» Exercise instructions
All of the listing, from first line to last, should be output exactly; the pictures stay out.

» Data to examine

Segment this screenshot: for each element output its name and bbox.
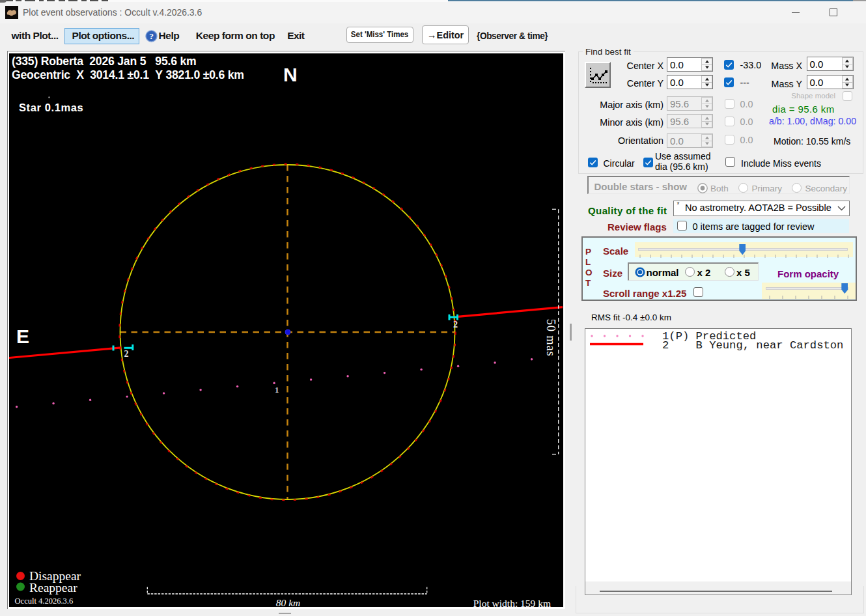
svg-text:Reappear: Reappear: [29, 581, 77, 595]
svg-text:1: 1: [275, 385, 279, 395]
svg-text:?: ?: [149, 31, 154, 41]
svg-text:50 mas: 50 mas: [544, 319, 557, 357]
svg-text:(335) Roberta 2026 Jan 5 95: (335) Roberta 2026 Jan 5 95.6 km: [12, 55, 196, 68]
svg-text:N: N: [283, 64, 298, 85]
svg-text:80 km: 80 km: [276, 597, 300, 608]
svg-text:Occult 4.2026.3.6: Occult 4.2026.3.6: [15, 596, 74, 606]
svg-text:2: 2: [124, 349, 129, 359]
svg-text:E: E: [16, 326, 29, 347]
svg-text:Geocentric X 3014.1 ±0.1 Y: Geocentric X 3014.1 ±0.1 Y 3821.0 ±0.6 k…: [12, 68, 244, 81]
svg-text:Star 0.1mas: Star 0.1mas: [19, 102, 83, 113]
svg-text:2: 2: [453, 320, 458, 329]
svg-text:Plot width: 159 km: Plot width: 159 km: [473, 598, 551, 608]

» Problem solution
Segment this screenshot: for each element output its name and bbox.
svg-text:Reappear: Reappear: [29, 581, 77, 595]
svg-text:1: 1: [275, 385, 279, 395]
svg-text:?: ?: [149, 31, 154, 41]
svg-text:50 mas: 50 mas: [544, 319, 557, 357]
svg-text:(335) Roberta 2026 Jan 5 95: (335) Roberta 2026 Jan 5 95.6 km: [12, 55, 196, 68]
svg-text:N: N: [283, 64, 298, 85]
svg-text:80 km: 80 km: [276, 597, 300, 608]
svg-text:Occult 4.2026.3.6: Occult 4.2026.3.6: [15, 596, 74, 606]
svg-text:2: 2: [124, 349, 129, 359]
svg-text:E: E: [16, 326, 29, 347]
svg-text:Geocentric X 3014.1 ±0.1 Y: Geocentric X 3014.1 ±0.1 Y 3821.0 ±0.6 k…: [12, 68, 244, 81]
svg-text:Star 0.1mas: Star 0.1mas: [19, 102, 83, 113]
svg-text:2: 2: [453, 320, 458, 329]
svg-text:Plot width: 159 km: Plot width: 159 km: [473, 598, 551, 608]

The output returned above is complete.